Ricardo Semler: Nunca se roubou tão pouco
Nossa empresa deixou de vender equipamentos para a Petrobras nos anos 70. Era impossível vender diretamente sem propina. Tentamos de novo nos anos 80, 90 e até recentemente. Em 40 anos de persistentes tentativas, nada feito.
Não há no mundo dos negócios quem não saiba disso. Nem qualquer um dos 86 mil honrados funcionários que nada ganham com a bandalheira da cúpula.
Os porcentuais caíram, foi só isso que mudou. Até em Paris sabia-se dos "cochons des dix pour cent", os porquinhos que cobravam 10% por fora sobre a totalidade de importação de barris de petróleo em décadas passadas.
Agora tem gente fazendo passeata pela volta dos militares ao poder e uma elite escandalizada com os desvios na Petrobras. Santa hipocrisia. Onde estavam os envergonhados do país nas décadas em que houve evasão de R$ 1 trilhão –cem vezes mais do que o caso Petrobras– pelos empresários?
Virou moda fugir disso tudo para Miami, mas é justamente a turma de Miami que compra lá com dinheiro sonegado daqui. Que fingimento é esse?
Vejo as pessoas vociferarem contra os nordestinos que garantiram a vitória da presidente Dilma Rousseff. Garantir renda para quem sempre foi preterido no desenvolvimento deveria ser motivo de princípio e de orgulho para um bom brasileiro. Tanto faz o partido.

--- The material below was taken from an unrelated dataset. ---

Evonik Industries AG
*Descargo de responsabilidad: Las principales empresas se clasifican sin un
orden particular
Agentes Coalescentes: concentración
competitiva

Não sendo petista, e sim tucano, com ficha orgulhosamente assinada por Franco Montoro, Mário Covas, José Serra e FHC, sinto-me à vontade para constatar que essa onda de prisões de executivos é um passo histórico para este país.

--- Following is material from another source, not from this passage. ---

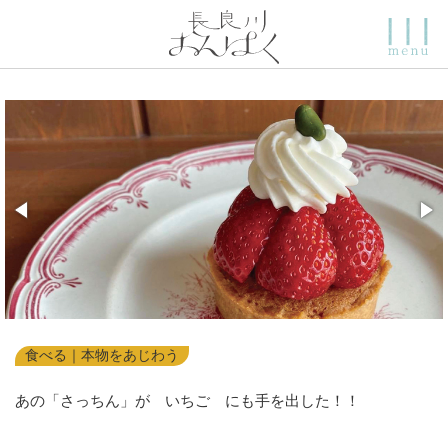
食べる｜本物をあじわう
あの「さっちん」が いちご にも手を出した！！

É ingênuo quem acha que poderia ter acontecido com qualquer presidente. Com bandalheiras vastamente maiores, nunca a Polícia Federal teria tido autonomia para prender corruptos cujos tentáculos levam ao próprio governo.
Votei pelo fim de um longo ciclo do PT, porque Dilma e o partido dela enfiaram os pés pelas mãos em termos de postura, aceite do sistema corrupto e políticas econômicas.

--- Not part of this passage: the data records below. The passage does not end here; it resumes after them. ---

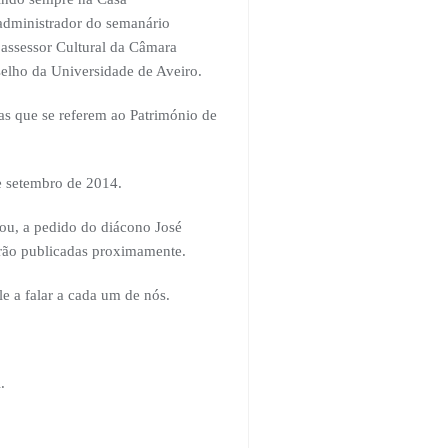
 administrador do semanário
 assessor Cultural da Câmara
lho da Universidade de Aveiro.
s que se referem ao Património de
e setembro de 2014.
inou, a pedido do diácono José
erão publicadas proximamente.
e a falar a cada um de nós.
.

Mas Dilma agora lidera a todos nós, e preside o país num momento de muito orgulho e esperança. Deixemos de ser hipócritas e reconheçamos que estamos a andar à frente, e velozmente, neste quesito.
A coisa não para na Petrobras. Há dezenas de outras estatais com esqueletos parecidos no armário. É raro ganhar uma concessão ou construir uma estrada sem os tentáculos sórdidos das empresas bandidas.
O que muitos não sabem é que é igualmente difícil vender para muitas montadoras e incontáveis multinacionais sem antes dar propina para o diretor de compras.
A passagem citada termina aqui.